Inadequate pain management for women and other concerns
The report also spotlights structural and systemic barriers that inhibit equitable pain management for women, ranking the issue as the sixth patient safety concern for 2026.
Research cited in the report shows that gender bias leads clinicians to attribute women's pain to psychological or hormonal factors far more often than men's, even when physical causes are equally likely.
One study found that women were less likely to receive analgesics at every level of reported pain. Women of color face compounding disparities, with research indicating their pain is often significantly underestimated by clinicians during assessments, and that they are more likely to have pain dismissed during pregnancy and childbirth.
ECRI also flagged inconsistencies in clinical guidelines, noting that local anesthesia has been shown to reduce pain during hysteroscopies and intrauterine device insertions, yet is not consistently offered to women during these procedures.

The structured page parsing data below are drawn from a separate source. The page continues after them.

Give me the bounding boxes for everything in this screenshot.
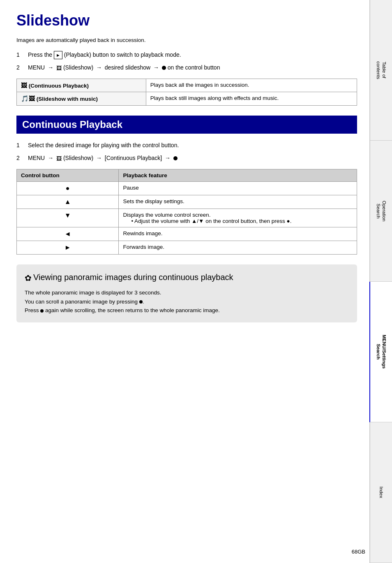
feature-row-2: 🎵🖼 (Slideshow with music) Plays back sti… [17,92,357,106]
sidebar-tab-index[interactable]: Index [369,422,392,563]
intro-text: Images are automatically played back in … [16,37,357,43]
feature-label-2: 🎵🖼 (Slideshow with music) [17,92,146,106]
section-step-number-2: 2 [16,154,23,162]
section-step-text-1: Select the desired image for playing wit… [28,141,357,150]
control-button-left: ◄ [17,227,119,241]
note-line-3: Press again while scrolling, the screen … [25,306,349,315]
main-step-1: 1 Press the ► (Playback) button to switc… [16,51,357,60]
note-box: ✿Viewing panoramic images during continu… [16,264,357,322]
table-row: ● Pause [17,182,357,195]
table-row: ▼ Displays the volume control screen. • … [17,209,357,227]
slideshow-icon: 🖼 [56,64,62,72]
right-sidebar: Table of contents Operation Search MENU/… [369,0,392,563]
table-row: ▲ Sets the display settings. [17,195,357,209]
volume-sub-note: • Adjust the volume with ▲/▼ on the cont… [131,218,291,224]
control-table: Control button Playback feature ● Pause … [16,169,357,255]
control-feature-forward: Forwards image. [119,241,357,255]
control-feature-rewind: Rewinds image. [119,227,357,241]
step-number-1: 1 [16,51,23,59]
control-feature-volume: Displays the volume control screen. • Ad… [119,209,357,227]
feature-label-1: 🖼 (Continuous Playback) [17,79,146,92]
table-row: ◄ Rewinds image. [17,227,357,241]
section-step-1: 1 Select the desired image for playing w… [16,141,357,150]
control-feature-pause: Pause [119,182,357,195]
sidebar-tab-toc[interactable]: Table of contents [369,0,392,141]
control-button-circle: ● [17,182,119,195]
step-text-1: Press the ► (Playback) button to switch … [28,51,357,60]
section-step-number-1: 1 [16,141,23,150]
note-line-2: You can scroll a panoramic image by pres… [25,297,349,306]
note-body: The whole panoramic image is displayed f… [25,288,349,315]
control-feature-display: Sets the display settings. [119,195,357,209]
step-text-2: MENU → 🖼 (Slideshow) → desired slideshow… [28,63,357,72]
slideshow-icon-2: 🖼 [56,155,62,163]
control-button-down: ▼ [17,209,119,227]
section-title: Continuous Playback [22,119,122,130]
main-step-2: 2 MENU → 🖼 (Slideshow) → desired slidesh… [16,63,357,72]
circle-inline-2 [40,309,44,313]
sidebar-tab-operation[interactable]: Operation Search [369,141,392,281]
note-title: ✿Viewing panoramic images during continu… [25,272,349,283]
section-header: Continuous Playback [16,116,357,134]
section-step-text-2: MENU → 🖼 (Slideshow) → [Continuous Playb… [28,154,357,162]
col-header-feature: Playback feature [119,169,357,182]
section-step-2: 2 MENU → 🖼 (Slideshow) → [Continuous Pla… [16,154,357,162]
sidebar-tab-menu[interactable]: MENU/Settings Search [369,282,392,422]
page-number: 68GB [352,549,365,555]
playback-icon: ► [54,51,62,60]
circle-bullet-2 [173,156,178,160]
table-row: ► Forwards image. [17,241,357,255]
control-button-right: ► [17,241,119,255]
feature-desc-1: Plays back all the images in succession. [146,79,357,92]
feature-desc-2: Plays back still images along with effec… [146,92,357,106]
feature-row-1: 🖼 (Continuous Playback) Plays back all t… [17,79,357,92]
circle-bullet [162,66,166,70]
note-line-1: The whole panoramic image is displayed f… [25,288,349,297]
step-number-2: 2 [16,63,23,72]
circle-inline [139,300,143,304]
feature-table: 🖼 (Continuous Playback) Plays back all t… [16,79,357,106]
page-title: Slideshow [16,12,357,29]
control-button-up: ▲ [17,195,119,209]
col-header-button: Control button [17,169,119,182]
note-icon: ✿ [25,273,32,283]
control-table-header: Control button Playback feature [17,169,357,182]
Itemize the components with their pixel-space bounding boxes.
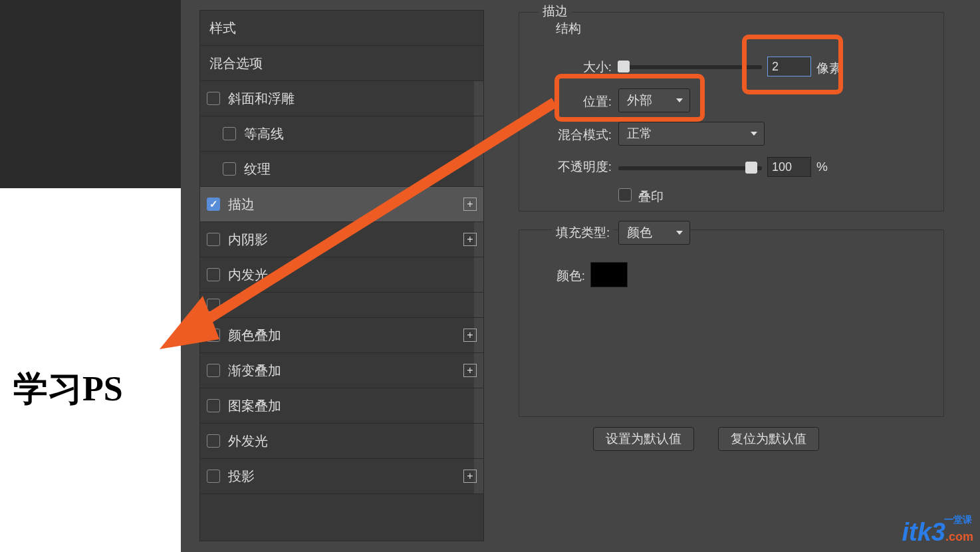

The remaining concerns on the list include emergency room (ER) boarding, where an analysis of 46.2 million hospitalizations from 2017 to 2024 found that at its peak, more than 40% of patients boarded in the ER for more than four hours. The practice is associated with delayed care, higher morbidity, increased medication errors and greater
ECRI's 10th concern addresses persistent gaps in manufacturer medication packaging and labeling design, which have been identified as contributing factors in up to 29% of events reported to the ISMP National Medication Errors Reporting Program.
What’s next for patient safety in 2026 and beyond
What runs through all 10 of ECRI's concerns is a common thread: These are not isolated problems with isolated fixes. AI risk, rural closures, workforce shortages, funding cuts and disease resurgence are feeding into one another, compounding the pressure on a health care system that was already stretched thin before the COVID-19 pandemic.
A hospital that loses staff to burnout has fewer people to report safety events. A rural practice that closes its doors pushes patients into already overcrowded emergency room. A physician who cannot evaluate the AI tool embedded in their workflow is left to navigate liability risk with little guidance from the legal system.
The larger message is that incremental fixes applied to individual problems will not be enough. The challenges on this list are structural, and addressing them will require the kind of sustained institutional commitment that is difficult to maintain when margins are thin and the next crisis is always around the corner.